Principais Conclusões
- EUR/USD enfrenta resistência entre 1,1800-1,1820; um rompimento acima abre potencial para 1,1850-1,1880 ou mais.
- O suporte principal está em torno de 1,1700-1,1720, com suporte mais profundo em 1,1650-1,1680 se essa zona falhar.
- Os indicadores técnicos são mistos, mostrando uma possível fraqueza no impulso de alta, a menos que seja renovado por fundamentos sólidos.
- O BCE parece limitado e quer evitar o risco de desinflação decorrente de um euro forte; o Fed continua no controle da tendência direcional de curto prazo.
- Os dados de inflação dos EUA e os discursos do Fed provavelmente serão os principais catalisadores que determinarão se o EUR/USD subirá ou descerá nesta semana.
Dinâmica de Mercado e Desempenho Recente
O EUR/USD esfriou em relação às altas recentes em torno de 1.1900+, caindo para baixo para negociar em 1.17-1.18 área. O dólar americano recuperou um pouco de força à medida que os mercados ajustam as expectativas em relação à trajetória futura da política do Federal Reserve. Os discursos do Fed e as divulgações de dados estão sendo examinados, levando o dólar a subir quando as expectativas de cortes nas taxas são adiadas ou suavizadas. Do lado do euro, sinais mistos estão sendo emitidos pelo BCE: a inflação está diminuindo um pouco, mas continua rígida nos componentes principais, o crescimento é fraco e os consumidores estão agindo com cautela, especialmente em vista dos riscos externos, como as tarifas. Essa incerteza está pesando sobre o euro, impedindo que o impulso de alta se torne mais sustentado.
Influências Técnicas e Fundamentais
Do ponto de vista técnico, alguns níveis-chave se destacam. A resistência está limitando a alta perto de 1,1800-1,1820, uma zona que tem repetidamente impedido altas sustentadas. Se o EUR/USD romper esse nível de forma convincente, a próxima resistência se situará na região de 1,1850-1,1880. No lado negativo, o suporte imediato está em torno de 1,1700-1,1720; um rompimento abaixo disso poderia expor 1,1650-1,1680 como as próximas zonas onde os compradores podem aparecer.
As leituras dos indicadores são mistas.
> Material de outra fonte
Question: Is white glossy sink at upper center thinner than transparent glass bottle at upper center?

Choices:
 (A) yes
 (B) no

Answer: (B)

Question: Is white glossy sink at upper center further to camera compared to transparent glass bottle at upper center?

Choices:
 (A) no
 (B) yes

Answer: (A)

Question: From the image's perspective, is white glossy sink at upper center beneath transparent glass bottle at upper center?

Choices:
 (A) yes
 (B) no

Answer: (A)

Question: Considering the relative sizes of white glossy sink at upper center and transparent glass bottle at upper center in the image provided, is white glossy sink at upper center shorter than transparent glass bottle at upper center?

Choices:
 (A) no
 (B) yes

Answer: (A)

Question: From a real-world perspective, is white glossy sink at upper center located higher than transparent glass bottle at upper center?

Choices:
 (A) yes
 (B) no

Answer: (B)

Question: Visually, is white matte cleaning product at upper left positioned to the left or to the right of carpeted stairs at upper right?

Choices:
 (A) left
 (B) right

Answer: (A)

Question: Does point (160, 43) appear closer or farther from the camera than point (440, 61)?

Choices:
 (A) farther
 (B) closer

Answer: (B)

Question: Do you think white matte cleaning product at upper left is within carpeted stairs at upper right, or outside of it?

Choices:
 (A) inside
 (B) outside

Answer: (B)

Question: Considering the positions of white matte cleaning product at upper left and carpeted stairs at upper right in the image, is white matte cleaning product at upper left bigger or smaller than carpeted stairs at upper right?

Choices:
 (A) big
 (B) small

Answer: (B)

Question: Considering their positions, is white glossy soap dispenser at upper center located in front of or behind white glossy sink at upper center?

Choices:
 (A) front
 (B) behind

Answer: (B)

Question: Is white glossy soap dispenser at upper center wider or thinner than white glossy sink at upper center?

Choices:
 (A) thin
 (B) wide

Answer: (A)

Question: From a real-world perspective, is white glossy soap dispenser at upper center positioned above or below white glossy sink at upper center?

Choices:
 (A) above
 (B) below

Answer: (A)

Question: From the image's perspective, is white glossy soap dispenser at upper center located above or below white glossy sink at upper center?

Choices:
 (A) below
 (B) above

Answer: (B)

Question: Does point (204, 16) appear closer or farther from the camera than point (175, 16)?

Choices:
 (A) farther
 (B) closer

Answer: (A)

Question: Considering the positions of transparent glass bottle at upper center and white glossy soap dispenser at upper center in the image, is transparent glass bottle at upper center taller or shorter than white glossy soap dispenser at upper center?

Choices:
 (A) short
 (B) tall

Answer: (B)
Em períodos de tempo mais curtos, os osciladores de momentum mostram uma leve tendência de baixa; o preço perdeu um pouco do momentum de alta e há sinais iniciais de divergências de baixa. As médias móveis dos períodos de médio prazo estão se achatando, sugerindo consolidação, a menos que surjam novos catalisadores.
Com relação aos fundamentos, a divergência entre o Fed e o BCE é cada vez mais importante. O Fed está sendo pressionado a justificar seu ritmo de flexibilização, enquanto o BCE parece mais restrito: a inflação agora está prevista em cerca de 2.1% para 2025A taxa de juros do mercado monetário está diminuindo lentamente, mas ainda com o risco de ser pressionada por fatores externos, como políticas comerciais e a forte valorização do euro. As autoridades do BCE sugeriram que uma nova flexibilização não é iminente, que alguns cortes nas taxas podem estar "quase concluídos" e que a força do euro pode se tornar um obstáculo desinflacionário.
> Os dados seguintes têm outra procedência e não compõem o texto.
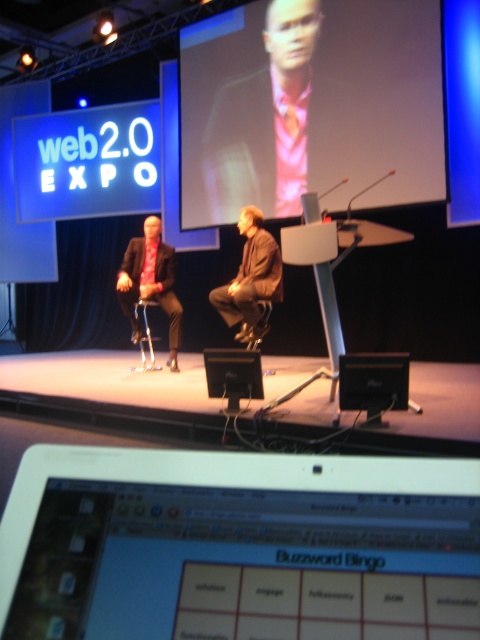 You are setting up a camera to capture the event. The matte black screen at center and the pink fabric at upper center are both in your frame. Which object is positioned higher in the image?

The pink fabric at upper center is positioned higher than the matte black screen at center because it is located at the upper part of the image. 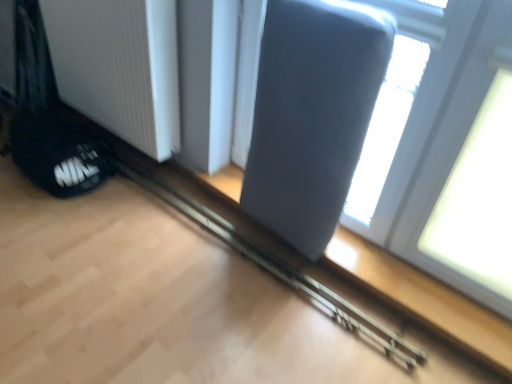 Question: From their relative heights in the image, would you say black mesh shoe at lower left is taller or shorter than suede gray swivel chair at upper right?

Choices:
 (A) short
 (B) tall

Answer: (A)

Question: Do you think black mesh shoe at lower left is within suede gray swivel chair at upper right, or outside of it?

Choices:
 (A) inside
 (B) outside

Answer: (B)

Question: Which is farther from the black mesh shoe at lower left?

Choices:
 (A) white ribbed radiator at lower left
 (B) matte gray cushion at upper right
 (C) suede gray swivel chair at upper right
 (D) metallic gray rail at center

Answer: (B)

Question: Which is farther from the metallic gray rail at center?

Choices:
 (A) suede gray swivel chair at upper right
 (B) black mesh shoe at lower left
 (C) matte gray cushion at upper right
 (D) white ribbed radiator at lower left

Answer: (C)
Enquanto isso, as expectativas são de que os dados de inflação dos E.U.A. (IPC, PCE) desta semana possam apoiar a continuação da força do dólar (se a inflação surpreender para cima) ou dar algum alívio ao euro (se a inflação diminuir). Os palestrantes do Fed também estão em foco.
Perspectivas Futuras
Para que o EUR/USD se recupere, ele precisa de um rompimento convincente acima de 1,1800-1,1820, apoiado por sinais dovish do Fed ou por dados dos E.U.A. mais suaves do que o esperado. Se isso acontecer, os ganhos em direção a 1,1850-1,1880 parecem possíveis, podendo chegar a 1,1900 se o impulso aumentar.
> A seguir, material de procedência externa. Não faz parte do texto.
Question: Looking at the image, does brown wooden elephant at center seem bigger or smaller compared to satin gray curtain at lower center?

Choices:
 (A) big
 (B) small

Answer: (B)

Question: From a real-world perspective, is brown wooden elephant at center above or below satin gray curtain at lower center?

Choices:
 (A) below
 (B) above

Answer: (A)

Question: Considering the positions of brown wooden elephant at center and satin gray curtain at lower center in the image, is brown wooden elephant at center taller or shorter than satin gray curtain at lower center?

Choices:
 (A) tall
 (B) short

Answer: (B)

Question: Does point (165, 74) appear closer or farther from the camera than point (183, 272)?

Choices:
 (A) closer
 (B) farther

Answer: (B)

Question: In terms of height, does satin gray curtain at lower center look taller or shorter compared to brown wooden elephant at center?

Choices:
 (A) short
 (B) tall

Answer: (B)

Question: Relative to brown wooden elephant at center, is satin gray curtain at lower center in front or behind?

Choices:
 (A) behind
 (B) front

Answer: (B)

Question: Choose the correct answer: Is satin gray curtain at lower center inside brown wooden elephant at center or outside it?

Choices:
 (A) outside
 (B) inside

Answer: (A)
Por outro lado, se a inflação dos EUA surpreender com alta ou se os discursos do Fed forem mais hawkish, o dólar poderá se fortalecer, fazendo com que o EUR/USD caia para 1,1700-1,1720. Um rompimento mais baixo pode expor 1,1650-1,1680 e, em um caso mais extremo, 1,1600 pode ser testado se o sentimento de risco piorar ou se os rendimentos dos EUA aumentarem.
Os principais eventos desta semana incluem a divulgação da inflação dos EUA (IPC, PCE), discursos oficiais do Fed e qualquer comentário adicional do BCE esclarecendo seus próximos passos. Também vale a pena observar: o comportamento do consumidor da zona do euro, as expectativas de inflação e os riscos da política comercial que podem afetar tanto a inflação quanto o crescimento na Europa.